◆ **Work item**
The answer must be every line from the entries below that includes "incremento".

◆ **Data shown**
== == ==
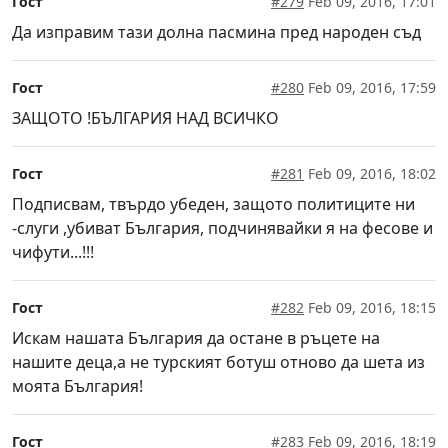
Гост
#279
Feb 09, 2016, 17:01
Да изправим тази долна пасмина пред народен съд
Гост
#280
Feb 09, 2016, 17:59
ЗАЩОТО !БЪЛГАРИЯ НАД ВСИЧКО
Гост
#281
Feb 09, 2016, 18:02
Подписвам, твърдо убеден, защото политиците ни
-слуги ,убиват България, подчинявайки я на фесове и
чифути...!!!
Гост
#282
Feb 09, 2016, 18:15
Искам нашата България да остане в ръцете на
нашите деца,а не турският ботуш отново да шета из
моята България!
Гост
#283
Feb 09, 2016, 18:19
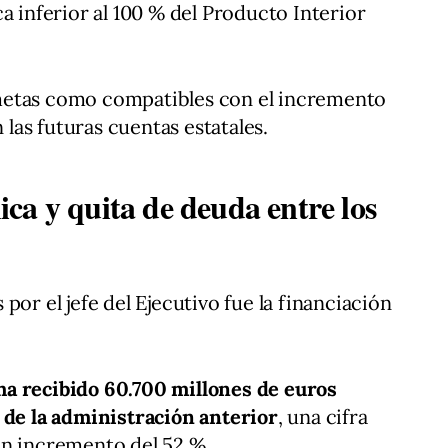
a inferior al 100 % del Producto Interior
metas como compatibles con el incremento
n las futuras cuentas estatales.
ca y quita de deuda entre los
por el jefe del Ejecutivo fue la financiación
ha recibido 60.700 millones de euros
 de la administración anterior
, una cifra
un incremento del 52 %.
== == ==
◆ **Response area**
metas como compatibles con el incremento
un incremento del 52 %.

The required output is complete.